Philadelphia City Controller Alan Butkovitz has been studying charters in Philadelphia for a while now, looking into fraud and keeping tabs on the quality of School District oversight.
In his latest report, released Tuesday, he concludes that the way charters are funded is crippling the District’s finances.
The Butkovitz report mostly goes over well-trod territory, but he comes up with a few facts and figures worth drawing attention to:
♦ Since 1999, the overall number of students attending publicly funded Philadelphia schools has stayed about steady at 205,000, but now, almost one-third of them attend charters.
♦ "In 2013, while the [District] faced a deficit in the $70 million range, the Charter Schools posted an aggregate positive fund balance of $117 million."
♦ "The [state’s] decision in 2011 to stop reimbursing the School District for a portion of Charter School tuition has cost the [District] at least $100 million a year."
♦ "Minimal resources have been devoted to charter school accountability." The report notes that the 87 charter schools are overseen by a staff of six with an annual budget of less than $1 million. Only three charters have been revoked in 14 years, "despite numerous reports of waste, fraud, abuse, and poor performance," while dozens of District schools have been closed.
♦ Charter schools spent a much higher proportion on administration vs. instruction than the District, and much less per student on special education.
♦ Low-incidence special education students, the most expensive to educate, make up 5 percent of the population in traditional public schools. That’s twice as high a percentage as is found in charter schools.
Butkovitz recommends that the charter funding formula be overhauled to reflect "student need and actual costs, and must adjust for demographic differences between charter and traditional public schools. He says that "particular attention must be paid to how special education is funded."
Under the current law, charters are not required to spend money they get for special education students on those students. And while charters educate a much lower percentage of the highest-needs students than District-run schools, the District must pay charters the same standard amount per student regardless of the severity of the disability.
A chart in the report points out that the District spent about $12,000 per special education student, while charters spent about $8,000. Based on the complex formula that calculates how districts must pay charters for special education students, charters received more than $20,000 per special education student.
One big factor is that the proportion of low-incidence special education students in District schools is climbing, driving up the average cost of special education. As a result, the per capita payment to charter schools for special education is climbing.
Butkovitz says that even if the amount per charter student is calculated as the regular education amount plus a supplement for special education needs, actual charter expenditures for those students fall short of the supplement amount.

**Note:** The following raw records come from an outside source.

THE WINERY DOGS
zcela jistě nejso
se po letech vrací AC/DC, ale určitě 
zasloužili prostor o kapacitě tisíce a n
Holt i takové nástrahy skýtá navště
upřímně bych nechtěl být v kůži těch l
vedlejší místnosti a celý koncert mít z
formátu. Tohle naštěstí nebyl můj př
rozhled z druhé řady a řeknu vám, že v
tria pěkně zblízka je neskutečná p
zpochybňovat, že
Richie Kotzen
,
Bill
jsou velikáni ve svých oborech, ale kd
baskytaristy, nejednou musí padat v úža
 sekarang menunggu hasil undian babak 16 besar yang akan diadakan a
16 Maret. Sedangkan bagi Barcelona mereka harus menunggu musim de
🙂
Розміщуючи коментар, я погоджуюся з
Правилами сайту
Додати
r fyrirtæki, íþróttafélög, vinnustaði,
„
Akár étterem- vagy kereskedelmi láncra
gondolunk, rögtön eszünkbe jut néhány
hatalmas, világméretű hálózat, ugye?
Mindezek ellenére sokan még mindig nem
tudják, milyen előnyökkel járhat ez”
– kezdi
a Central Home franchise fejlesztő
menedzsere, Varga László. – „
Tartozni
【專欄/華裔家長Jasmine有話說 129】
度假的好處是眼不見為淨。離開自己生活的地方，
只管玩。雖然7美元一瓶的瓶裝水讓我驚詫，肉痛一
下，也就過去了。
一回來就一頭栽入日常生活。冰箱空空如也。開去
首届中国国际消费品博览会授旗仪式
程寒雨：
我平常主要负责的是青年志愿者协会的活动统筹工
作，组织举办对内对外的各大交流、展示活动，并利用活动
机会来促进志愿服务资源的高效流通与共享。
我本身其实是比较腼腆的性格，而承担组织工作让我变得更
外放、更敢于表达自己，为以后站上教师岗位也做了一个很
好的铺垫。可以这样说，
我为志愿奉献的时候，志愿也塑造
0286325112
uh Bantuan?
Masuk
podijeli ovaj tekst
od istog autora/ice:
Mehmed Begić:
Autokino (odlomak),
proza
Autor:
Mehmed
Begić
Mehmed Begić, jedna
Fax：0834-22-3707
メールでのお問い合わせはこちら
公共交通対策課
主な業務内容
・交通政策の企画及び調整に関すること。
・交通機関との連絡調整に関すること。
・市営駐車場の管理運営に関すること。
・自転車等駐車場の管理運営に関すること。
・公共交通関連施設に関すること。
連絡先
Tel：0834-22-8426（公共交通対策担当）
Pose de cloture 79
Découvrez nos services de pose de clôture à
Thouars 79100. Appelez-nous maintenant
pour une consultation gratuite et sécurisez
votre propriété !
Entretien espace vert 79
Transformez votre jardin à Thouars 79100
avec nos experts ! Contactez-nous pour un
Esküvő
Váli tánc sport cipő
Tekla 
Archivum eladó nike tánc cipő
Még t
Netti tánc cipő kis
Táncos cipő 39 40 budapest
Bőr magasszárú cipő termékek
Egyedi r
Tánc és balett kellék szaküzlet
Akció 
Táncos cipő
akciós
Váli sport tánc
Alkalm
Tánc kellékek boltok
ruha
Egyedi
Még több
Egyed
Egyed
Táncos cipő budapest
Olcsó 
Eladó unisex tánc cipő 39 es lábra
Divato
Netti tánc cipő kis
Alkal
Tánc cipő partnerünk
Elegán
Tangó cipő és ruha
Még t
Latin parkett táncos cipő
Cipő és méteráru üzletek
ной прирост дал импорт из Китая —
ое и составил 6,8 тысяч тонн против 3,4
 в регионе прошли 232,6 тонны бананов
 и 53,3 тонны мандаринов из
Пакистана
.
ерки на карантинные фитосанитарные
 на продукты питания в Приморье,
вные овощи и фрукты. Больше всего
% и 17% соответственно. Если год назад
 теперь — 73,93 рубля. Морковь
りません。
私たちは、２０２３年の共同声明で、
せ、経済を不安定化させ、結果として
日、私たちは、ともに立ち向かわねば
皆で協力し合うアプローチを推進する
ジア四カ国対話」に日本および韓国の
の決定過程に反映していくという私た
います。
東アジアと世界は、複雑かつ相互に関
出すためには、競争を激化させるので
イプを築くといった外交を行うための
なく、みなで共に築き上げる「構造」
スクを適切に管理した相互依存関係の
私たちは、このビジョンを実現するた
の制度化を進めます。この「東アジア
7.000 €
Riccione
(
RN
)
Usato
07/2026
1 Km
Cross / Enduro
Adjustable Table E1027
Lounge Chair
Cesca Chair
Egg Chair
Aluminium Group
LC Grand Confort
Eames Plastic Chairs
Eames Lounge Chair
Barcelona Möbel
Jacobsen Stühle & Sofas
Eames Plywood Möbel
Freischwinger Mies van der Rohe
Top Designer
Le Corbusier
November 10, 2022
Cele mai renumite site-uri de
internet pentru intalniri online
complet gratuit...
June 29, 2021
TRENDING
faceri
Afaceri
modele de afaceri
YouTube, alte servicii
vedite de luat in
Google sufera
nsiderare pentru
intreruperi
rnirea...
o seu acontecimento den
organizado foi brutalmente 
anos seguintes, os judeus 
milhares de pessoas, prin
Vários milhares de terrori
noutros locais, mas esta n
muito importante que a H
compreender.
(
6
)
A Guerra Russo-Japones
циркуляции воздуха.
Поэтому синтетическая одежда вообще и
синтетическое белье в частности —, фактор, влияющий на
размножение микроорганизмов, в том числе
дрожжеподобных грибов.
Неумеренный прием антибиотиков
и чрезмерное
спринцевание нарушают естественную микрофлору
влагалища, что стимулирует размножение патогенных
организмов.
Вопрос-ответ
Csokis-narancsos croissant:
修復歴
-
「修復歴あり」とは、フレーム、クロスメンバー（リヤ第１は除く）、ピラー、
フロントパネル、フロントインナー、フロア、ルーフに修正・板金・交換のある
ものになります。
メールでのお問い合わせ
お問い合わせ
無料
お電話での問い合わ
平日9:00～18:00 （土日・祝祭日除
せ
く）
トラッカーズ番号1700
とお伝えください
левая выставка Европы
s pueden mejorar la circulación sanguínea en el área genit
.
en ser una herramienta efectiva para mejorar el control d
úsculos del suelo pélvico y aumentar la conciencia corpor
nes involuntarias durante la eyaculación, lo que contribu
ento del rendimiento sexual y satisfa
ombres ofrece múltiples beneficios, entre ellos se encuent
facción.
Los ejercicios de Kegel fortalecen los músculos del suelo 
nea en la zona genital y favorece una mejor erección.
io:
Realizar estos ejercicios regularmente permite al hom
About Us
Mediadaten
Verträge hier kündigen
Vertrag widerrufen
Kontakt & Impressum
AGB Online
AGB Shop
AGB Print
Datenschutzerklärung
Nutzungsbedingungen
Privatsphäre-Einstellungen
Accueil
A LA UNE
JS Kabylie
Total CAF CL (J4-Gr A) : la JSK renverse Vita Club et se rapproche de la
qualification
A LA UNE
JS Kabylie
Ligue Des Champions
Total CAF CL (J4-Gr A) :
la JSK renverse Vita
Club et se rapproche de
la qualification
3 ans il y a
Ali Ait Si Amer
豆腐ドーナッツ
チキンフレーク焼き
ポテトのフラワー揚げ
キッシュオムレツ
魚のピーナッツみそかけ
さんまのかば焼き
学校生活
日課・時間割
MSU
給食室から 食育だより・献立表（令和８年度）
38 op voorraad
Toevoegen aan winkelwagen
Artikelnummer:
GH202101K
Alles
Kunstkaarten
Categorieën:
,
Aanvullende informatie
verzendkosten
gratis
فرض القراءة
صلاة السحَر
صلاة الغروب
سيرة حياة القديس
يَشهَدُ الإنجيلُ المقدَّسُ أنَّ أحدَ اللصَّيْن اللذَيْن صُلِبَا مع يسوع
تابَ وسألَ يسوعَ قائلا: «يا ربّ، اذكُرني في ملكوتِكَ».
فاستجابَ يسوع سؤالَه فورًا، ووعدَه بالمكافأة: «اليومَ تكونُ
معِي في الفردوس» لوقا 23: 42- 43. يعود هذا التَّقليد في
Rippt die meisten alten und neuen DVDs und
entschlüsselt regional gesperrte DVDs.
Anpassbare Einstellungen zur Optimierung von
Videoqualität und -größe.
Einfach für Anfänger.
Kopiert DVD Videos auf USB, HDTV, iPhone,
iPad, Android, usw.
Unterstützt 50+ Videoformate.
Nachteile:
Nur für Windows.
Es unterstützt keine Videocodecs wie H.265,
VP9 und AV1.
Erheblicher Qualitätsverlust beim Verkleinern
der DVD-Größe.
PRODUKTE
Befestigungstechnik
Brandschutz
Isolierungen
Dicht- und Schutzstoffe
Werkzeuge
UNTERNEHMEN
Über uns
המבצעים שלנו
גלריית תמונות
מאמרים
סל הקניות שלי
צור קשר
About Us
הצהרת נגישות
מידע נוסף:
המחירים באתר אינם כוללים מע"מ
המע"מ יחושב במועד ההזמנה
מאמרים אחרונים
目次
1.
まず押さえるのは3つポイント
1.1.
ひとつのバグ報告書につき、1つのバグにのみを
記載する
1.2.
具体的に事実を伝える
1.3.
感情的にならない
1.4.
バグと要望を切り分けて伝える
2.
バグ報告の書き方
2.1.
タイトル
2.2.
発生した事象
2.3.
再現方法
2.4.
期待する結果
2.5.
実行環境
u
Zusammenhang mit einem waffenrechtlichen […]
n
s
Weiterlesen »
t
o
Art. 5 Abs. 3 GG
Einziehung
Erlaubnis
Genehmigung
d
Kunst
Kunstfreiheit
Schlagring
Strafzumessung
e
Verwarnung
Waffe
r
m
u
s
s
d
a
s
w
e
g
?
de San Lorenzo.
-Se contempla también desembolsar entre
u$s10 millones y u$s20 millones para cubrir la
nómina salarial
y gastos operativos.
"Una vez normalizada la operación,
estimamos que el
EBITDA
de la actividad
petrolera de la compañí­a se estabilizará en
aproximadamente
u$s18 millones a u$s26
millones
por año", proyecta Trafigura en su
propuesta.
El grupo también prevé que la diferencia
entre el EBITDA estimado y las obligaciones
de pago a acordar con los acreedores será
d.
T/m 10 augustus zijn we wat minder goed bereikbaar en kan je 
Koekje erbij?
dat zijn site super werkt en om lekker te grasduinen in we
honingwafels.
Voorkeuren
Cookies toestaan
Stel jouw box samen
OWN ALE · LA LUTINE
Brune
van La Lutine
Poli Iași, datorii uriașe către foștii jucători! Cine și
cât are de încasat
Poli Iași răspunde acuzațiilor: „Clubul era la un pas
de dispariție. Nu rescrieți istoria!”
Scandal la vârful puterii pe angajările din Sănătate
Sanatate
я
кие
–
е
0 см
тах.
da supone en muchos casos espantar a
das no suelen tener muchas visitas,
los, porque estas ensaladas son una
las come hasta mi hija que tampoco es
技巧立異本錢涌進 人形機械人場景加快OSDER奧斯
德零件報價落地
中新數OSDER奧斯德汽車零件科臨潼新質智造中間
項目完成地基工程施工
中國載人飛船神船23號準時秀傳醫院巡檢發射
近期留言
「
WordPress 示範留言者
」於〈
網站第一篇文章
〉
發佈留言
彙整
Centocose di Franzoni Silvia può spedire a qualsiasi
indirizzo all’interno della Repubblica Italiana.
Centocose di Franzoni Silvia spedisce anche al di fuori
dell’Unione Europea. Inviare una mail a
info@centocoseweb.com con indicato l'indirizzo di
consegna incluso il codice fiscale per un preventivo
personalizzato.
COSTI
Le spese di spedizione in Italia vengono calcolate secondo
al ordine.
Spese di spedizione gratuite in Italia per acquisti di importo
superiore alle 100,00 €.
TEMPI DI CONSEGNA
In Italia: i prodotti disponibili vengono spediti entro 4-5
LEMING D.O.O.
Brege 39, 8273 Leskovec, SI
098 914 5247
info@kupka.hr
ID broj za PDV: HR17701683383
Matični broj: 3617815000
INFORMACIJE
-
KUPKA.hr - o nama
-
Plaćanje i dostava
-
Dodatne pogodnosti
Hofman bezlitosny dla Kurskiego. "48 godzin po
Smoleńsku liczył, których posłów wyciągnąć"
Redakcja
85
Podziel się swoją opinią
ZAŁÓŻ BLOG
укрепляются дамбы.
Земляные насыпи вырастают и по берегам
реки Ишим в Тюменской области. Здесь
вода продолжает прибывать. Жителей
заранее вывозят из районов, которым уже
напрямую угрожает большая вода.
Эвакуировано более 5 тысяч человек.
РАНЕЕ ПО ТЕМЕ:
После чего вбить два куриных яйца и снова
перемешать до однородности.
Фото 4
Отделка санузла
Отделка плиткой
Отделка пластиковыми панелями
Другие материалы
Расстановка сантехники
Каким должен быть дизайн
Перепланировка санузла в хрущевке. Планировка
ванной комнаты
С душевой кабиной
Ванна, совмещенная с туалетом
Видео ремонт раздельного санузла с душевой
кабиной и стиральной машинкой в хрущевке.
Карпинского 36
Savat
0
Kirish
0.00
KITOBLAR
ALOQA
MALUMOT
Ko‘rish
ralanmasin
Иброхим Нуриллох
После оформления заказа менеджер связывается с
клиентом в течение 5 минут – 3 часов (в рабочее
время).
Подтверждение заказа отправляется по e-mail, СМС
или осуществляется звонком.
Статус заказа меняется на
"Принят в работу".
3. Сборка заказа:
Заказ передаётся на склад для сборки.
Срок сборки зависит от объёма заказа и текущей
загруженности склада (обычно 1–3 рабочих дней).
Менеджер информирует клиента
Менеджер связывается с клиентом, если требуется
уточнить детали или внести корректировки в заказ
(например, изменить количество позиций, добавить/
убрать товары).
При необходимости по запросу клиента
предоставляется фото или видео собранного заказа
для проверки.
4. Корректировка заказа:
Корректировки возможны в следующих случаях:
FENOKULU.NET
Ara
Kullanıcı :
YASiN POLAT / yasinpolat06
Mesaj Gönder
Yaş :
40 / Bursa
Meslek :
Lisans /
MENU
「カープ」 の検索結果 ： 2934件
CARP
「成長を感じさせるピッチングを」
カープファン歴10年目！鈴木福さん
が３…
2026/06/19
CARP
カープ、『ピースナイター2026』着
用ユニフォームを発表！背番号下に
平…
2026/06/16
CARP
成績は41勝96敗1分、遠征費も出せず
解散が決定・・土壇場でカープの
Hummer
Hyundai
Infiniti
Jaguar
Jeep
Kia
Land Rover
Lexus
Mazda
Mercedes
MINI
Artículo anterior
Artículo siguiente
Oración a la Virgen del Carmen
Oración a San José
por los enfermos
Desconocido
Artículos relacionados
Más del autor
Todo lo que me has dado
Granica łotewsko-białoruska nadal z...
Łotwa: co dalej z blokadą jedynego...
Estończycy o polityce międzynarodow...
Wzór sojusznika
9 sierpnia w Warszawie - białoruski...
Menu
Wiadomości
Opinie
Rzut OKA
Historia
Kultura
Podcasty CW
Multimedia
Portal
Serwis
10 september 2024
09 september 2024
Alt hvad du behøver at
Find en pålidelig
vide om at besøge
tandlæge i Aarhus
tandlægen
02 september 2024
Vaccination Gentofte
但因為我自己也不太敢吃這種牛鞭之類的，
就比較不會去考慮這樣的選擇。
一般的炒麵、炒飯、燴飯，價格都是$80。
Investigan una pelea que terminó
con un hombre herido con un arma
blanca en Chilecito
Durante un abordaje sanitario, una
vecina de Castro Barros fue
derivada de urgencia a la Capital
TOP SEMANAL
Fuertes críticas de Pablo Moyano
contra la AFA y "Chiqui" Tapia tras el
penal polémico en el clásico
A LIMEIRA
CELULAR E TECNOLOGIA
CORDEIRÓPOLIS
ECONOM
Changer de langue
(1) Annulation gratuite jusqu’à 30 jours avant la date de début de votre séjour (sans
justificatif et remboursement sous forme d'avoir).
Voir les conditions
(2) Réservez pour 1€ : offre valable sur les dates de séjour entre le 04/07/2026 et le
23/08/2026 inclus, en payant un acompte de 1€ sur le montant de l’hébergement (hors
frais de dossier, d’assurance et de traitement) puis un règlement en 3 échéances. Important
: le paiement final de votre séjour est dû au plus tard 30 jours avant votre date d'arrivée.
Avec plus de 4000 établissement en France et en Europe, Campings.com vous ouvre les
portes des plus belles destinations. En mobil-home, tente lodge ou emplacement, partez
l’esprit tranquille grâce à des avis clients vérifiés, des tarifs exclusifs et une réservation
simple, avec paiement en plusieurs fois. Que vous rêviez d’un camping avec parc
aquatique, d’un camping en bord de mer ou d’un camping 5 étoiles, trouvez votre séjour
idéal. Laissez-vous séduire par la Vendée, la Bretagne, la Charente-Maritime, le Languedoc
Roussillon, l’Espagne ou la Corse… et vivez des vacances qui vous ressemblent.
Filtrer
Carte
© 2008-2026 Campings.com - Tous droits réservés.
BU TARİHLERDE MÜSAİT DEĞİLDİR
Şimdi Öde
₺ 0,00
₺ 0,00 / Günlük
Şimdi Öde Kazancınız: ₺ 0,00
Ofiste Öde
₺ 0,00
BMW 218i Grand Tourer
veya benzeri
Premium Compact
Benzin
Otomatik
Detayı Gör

"In 2013 traditional public schools spent an average of $11,954 to educate each special education student; the charter sector spent $7,891. Yet the charter sector received a special education supplement of $11,564 per student. In other words, the Charter sector received about $3,600 more per Special Education student than it spent on Special Education instruction," the report says.
He also recommends a joint budget process between the District and charters and collaboration with charters on a five-year financial plan, with annual updates, accompanied by the creation of an independent fiscal review board.
Butkovitz suggests a careful evaluation of the Renaissance initiative in which low-performing District schools are turned over to charters.
As for state policy, he says that the charter reimbursement line should be reinstated and that the state should not create new authorizers, such as universities. Such a move is included in pending legislation in Harrisburg that has the charter sector’s support. That, he said, would "exacerbate the unsustainable fiscal situation … and do little to improve accountability."